Is your SME ready for customer experience management?

Customer Experience Management (CXM) is no longer a luxury reserved for large corporations alone anymore. For small and medium-sized enterprises (SMEs), delivering consistent and emotionally resonant customer experiences can be the key to survival and growth. According to Pine and Gilmore (1999), businesses must move beyond delivering products and services to staging experiences that engage customers emotionally and create lasting value. Despite these imperatives, many SMEs struggle to assess whether they are truly ready to embrace CXM in a structured and strategic way. The fresh research highlights the need to offer reflective help to SMEs regarding their current position evaluation and to identify practical steps forward (Stephen 2025).

The case study of Eddietom Enterprises – Akure, Nigeria

Eddietom Enterprises is a small but growing business based in Akure, Nigeria. The company serves as the focal point of the thesis on Customer Experience Management in SMEs. The business operates in a vibrant and competitive urban market. Eddietom faces the dual challenge of meeting rising customer expectations while managing limited resources typical of small enterprises. Interviews with the owner and management revealed that while customer satisfaction is a priority, CXM practices remain informal and reactive. There is no structured training, no digital infrastructure for tracking customer feedback, and no documented CXM strategy. Yet, the business shows strong potential for growth through incremental improvements.

This case study illustrates the broader reality faced by many SMEs who have the desire to improve customer experience, but the path forward requires strategic planning, cultural alignment, and incremental innovation. Eddietom’s journey offers valuable lessons for other small businesses seeking to assess their CXM implementation and take actionable steps toward improvement.

In the digital age and fast-paced world, customers interact with firms through various touch points. It becomes more critical for SMEs to understand and navigate this mirage of touch points, and decipher which touch points to focus on. For SMEs, understanding customer experience across touch points alongside the entire customer journey is an important recipe for success (Lemon & Verhoef 2016). SMEs should aim at creating lasting value through sustainable actions and practices.

Continuous learning for SMEs through iteration, leading to small changes and improvisations in processes, product offerings, and services, could form the basis of competitive differentiation.
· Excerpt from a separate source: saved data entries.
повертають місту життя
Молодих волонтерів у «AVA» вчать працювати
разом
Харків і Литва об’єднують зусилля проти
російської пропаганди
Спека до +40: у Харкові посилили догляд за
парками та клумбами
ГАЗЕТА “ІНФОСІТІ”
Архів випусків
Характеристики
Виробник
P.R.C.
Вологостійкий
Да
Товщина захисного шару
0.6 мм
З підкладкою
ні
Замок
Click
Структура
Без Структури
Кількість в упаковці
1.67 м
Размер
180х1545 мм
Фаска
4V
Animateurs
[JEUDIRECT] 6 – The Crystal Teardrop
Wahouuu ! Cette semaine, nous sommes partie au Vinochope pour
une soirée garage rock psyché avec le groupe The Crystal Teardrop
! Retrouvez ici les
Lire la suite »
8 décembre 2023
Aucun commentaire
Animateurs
SMEs need to imbibe the customer philosophy of doing the same thing over and over, improving bit by bit, and remember that there is always a yearning to achieve more together. Offering unique customer experiences, SMEs can continue to climb on their previous offerings to reach the summit but should never stop at the end goal.
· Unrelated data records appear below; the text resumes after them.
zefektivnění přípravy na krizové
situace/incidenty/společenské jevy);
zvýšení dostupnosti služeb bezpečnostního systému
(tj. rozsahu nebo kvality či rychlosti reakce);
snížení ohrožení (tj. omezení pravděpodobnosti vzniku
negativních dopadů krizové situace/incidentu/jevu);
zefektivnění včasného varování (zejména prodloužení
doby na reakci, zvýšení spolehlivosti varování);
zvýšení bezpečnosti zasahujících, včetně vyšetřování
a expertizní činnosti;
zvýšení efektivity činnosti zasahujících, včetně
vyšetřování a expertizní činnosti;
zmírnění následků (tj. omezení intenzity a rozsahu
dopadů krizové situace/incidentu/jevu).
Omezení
Factors influencing SMEs’ customer experience management

The study sheds light on how Customer Experience Management (CXM) in SMEs is shaped by a mix of internal culture, resource availability, and strategic awareness. During the research study on Eddietom Enterprises, a Nigerian-based SME, it became clear that while the desire to satisfy customers is strong, formal CXM practices are often missing (Stephen 2025). Limited access to digital tools, informal feedback systems, and a lack of structured training all influence how customer experience is delivered. These factors do not reflect a lack of interest, but rather the operational realities many SMEs face. As Palmer (2010) emphasizes, effective CXM requires not only strategic intent but also the organizational capacity to implement and act on it. Understanding these influences is the first step towards building a more intentional and effective CXM approach.

Image 1. It is important to discuss the implementation of customer experience management and overcoming implementation barriers. (Gariev 2025)
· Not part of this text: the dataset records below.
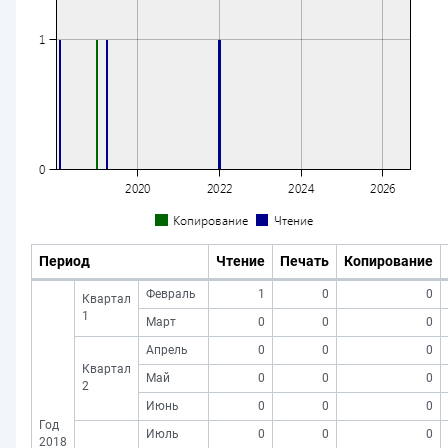
Период
Чтение
Печать
Копирование
Февраль
1
0
0
Квартал
1
Март
0
0
0
Апрель
0
0
0
Квартал
Май
0
0
0
2
Июнь
0
0
0
Год
Июль
0
0
0
2018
Redefining success in the SMEs CXM

Success in Customer Experience Management (CXM) for SMEs is not just about scale; it is about consistency, empathy, and adaptability. The research study on Eddietom Enterprises, a Nigerian-based SME, highlighted that while the intent to satisfy customers is strong, formal CXM systems are often lacking (Stephen 2025).

As Palmer (2010) suggested, effective CXM depends not just on strategy but on the capacity to act. For SMEs, redefining success means focusing on meaningful engagement and sustainable practices, even with limited resources. Customer experience management for SMEs is an iterative journey where every customer touch point matters.

Authors

Stephen Oladimeji studies Business Administration (BBA) at Faculty of Business and Hospitality Management at LAB University of Applied Sciences, Lappeenranta.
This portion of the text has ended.